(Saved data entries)

%%

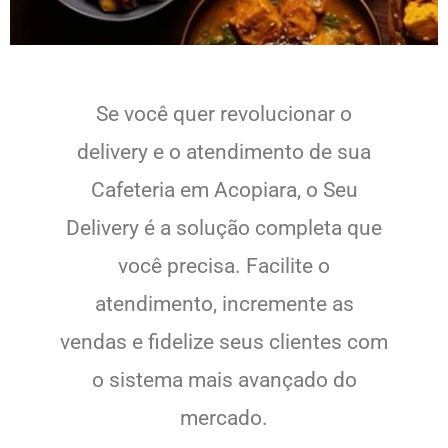
Se você quer revolucionar o
delivery e o atendimento de sua
Cafeteria em Acopiara, o Seu
Delivery é a solução completa que
você precisa. Facilite o
atendimento, incremente as
vendas e fidelize seus clientes com
o sistema mais avançado do
mercado.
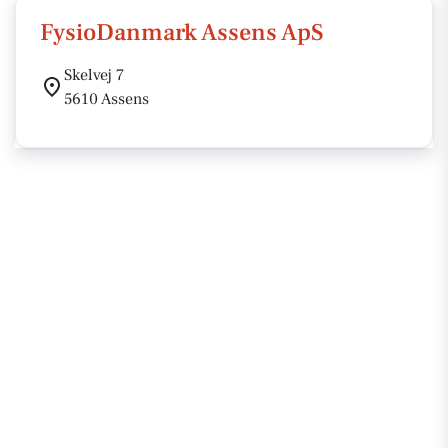
FysioDanmark Assens ApS
Skelvej 7
5610 Assens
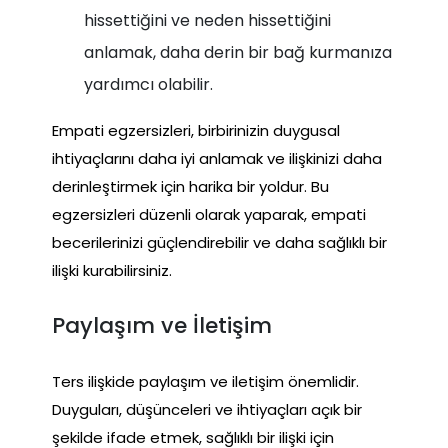
hissettiğini ve neden hissettiğini
anlamak, daha derin bir bağ kurmanıza
yardımcı olabilir.
Empati egzersizleri, birbirinizin duygusal
ihtiyaçlarını daha iyi anlamak ve ilişkinizi daha
derinleştirmek için harika bir yoldur. Bu
egzersizleri düzenli olarak yaparak, empati
becerilerinizi güçlendirebilir ve daha sağlıklı bir
ilişki kurabilirsiniz.
Paylaşım ve İletişim
Ters ilişkide paylaşım ve iletişim önemlidir.
Duyguları, düşünceleri ve ihtiyaçları açık bir
şekilde ifade etmek, sağlıklı bir ilişki için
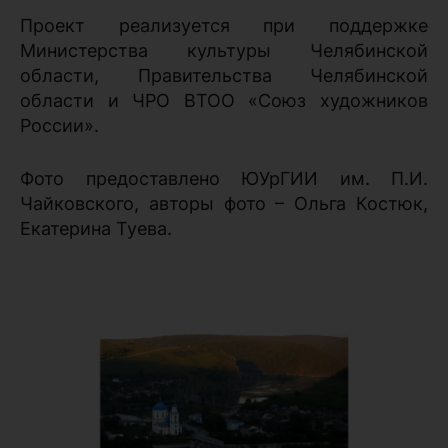
Проект реализуется при поддержке
Министерства культуры Челябинской
области, Правительства Челябинской
области и ЧРО ВТОО «Союз художников
России».
Фото предоставлено ЮУрГИИ им. П.И.
Чайковского, авторы фото – Ольга Костюк,
Екатерина Туева.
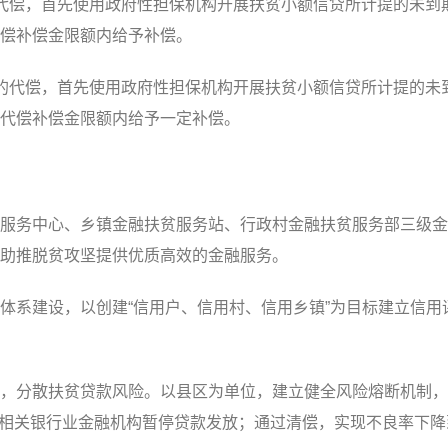
偿，首先使用政府性担保机构开展扶贫小额信贷所计提的未到
偿补偿金限额内给予补偿。
代偿，首先使用政府性担保机构开展扶贫小额信贷所计提的未
代偿补偿金限额内给予一定补偿。
务中心、乡镇金融扶贫服务站、行政村金融扶贫服务部三级金
助推脱贫攻坚提供优质高效的金融服务。
系建设，以创建“信用户、信用村、信用乡镇”为目标建立信用
分散扶贫贷款风险。以县区为单位，建立健全风险熔断机制，
，相关银行业金融机构暂停贷款发放；通过清偿，实现不良率下降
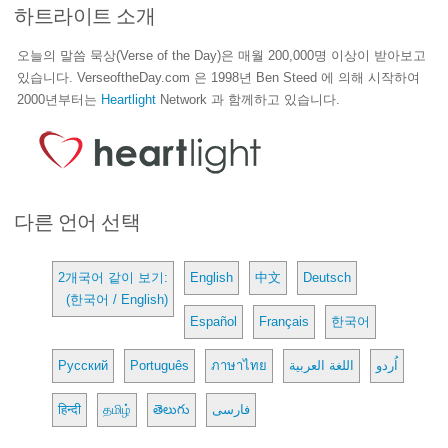
하트라이트 소개
오늘의 말씀 묵상(Verse of the Day)은 매월 200,000명 이상이 받아보고
있습니다. VerseoftheDay.com 은 1998년 Ben Steed 에 의해 시작하여
2000년부터는
Heartlight
Network 과 함께하고 있습니다.
다른 언어 선택
2개국어 같이 보기:
English
中文
Deutsch
(한국어 / English)
Español
Français
한국어
Русский
Português
ภาษาไทย
اللغة العربية
اُردو
हिन्दी
தமிழ்
తెలుగు
فارسی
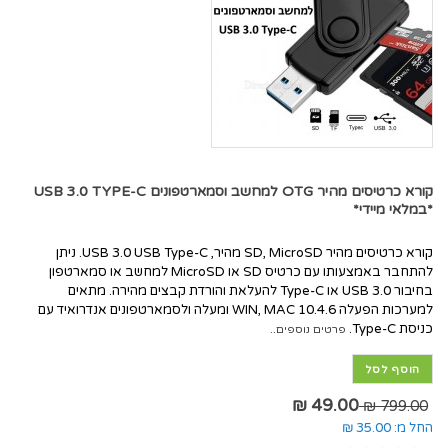
קורא כרטיסים מהיר OTG למחשב וסמארטפונים USB 3.0 TYPE-C
*במלאי מיידי*
קורא כרטיסים מהיר SD, MicroSD מהיר, USB 3.0 USB Type-C. ניתן
להתחבר באמצעותו עם כרטיס SD או MicroSD למחשב או סמארטפון
בחיבור USB 3.0 או Type-C להעלאת והורדת קבצים מהירה. מתאים
למערכות הפעלה WIN, MAC 10.4.6 ומעלה ולסמארטפונים אנדרואיד עם
כניסת Type-C.
פרטים נוספים..
הוסף לסל
49.00 ₪
799.00 ₪
החל מ:
35.00 ₪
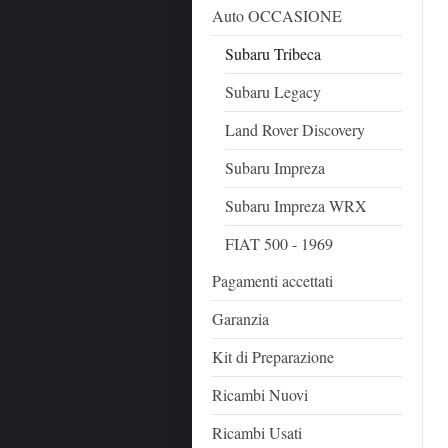
Auto OCCASIONE
Subaru Tribeca
Subaru Legacy
Land Rover Discovery
Subaru Impreza
Subaru Impreza WRX
FIAT 500 - 1969
Pagamenti accettati
Garanzia
Kit di Preparazione
Ricambi Nuovi
Ricambi Usati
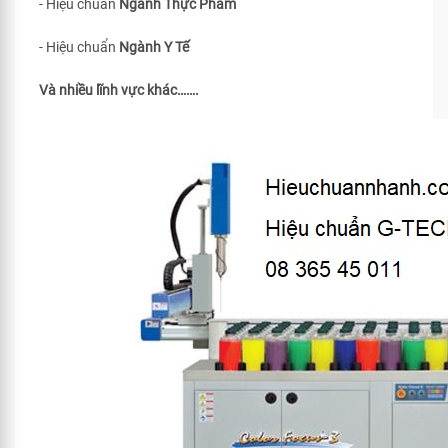
- Hiệu chuẩn
Ngành Thực Phẩm
- Hiệu chuẩn
Ngành Y Tế
Và nhiều lĩnh vực khác…….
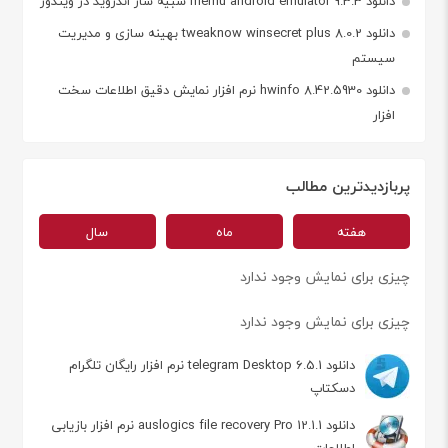
دانلود memu android emulator 9.3.3 شبیه ساز اندروید در ویندوز
دانلود tweaknow winsecret plus 8.0.2 بهینه سازی و مدیریت
سیستم
دانلود hwinfo 8.42.5930 نرم افزار نمایش دقیق اطلاعات سخت
افزار
پربازدیدترین مطالب
هفته
ماه
سال
چیزی برای نمایش وجود ندارد
چیزی برای نمایش وجود ندارد
دانلود telegram Desktop 6.5.1 نرم افزار رایگان تلگرام
دسکتاپ
دانلود auslogics file recovery Pro 12.1.1 نرم افزار بازیابی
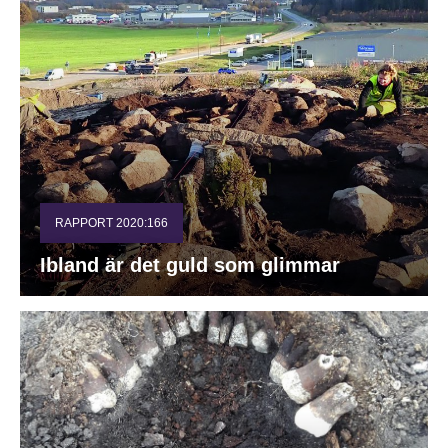
RAPPORT 2020:166
Ibland är det guld som glimmar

%%

Each line that holds the string "Assens" is to be copied from the entries above.

- _REPLY TO THE EXERCISE_
FysioDanmark Assens ApS
5610 Assens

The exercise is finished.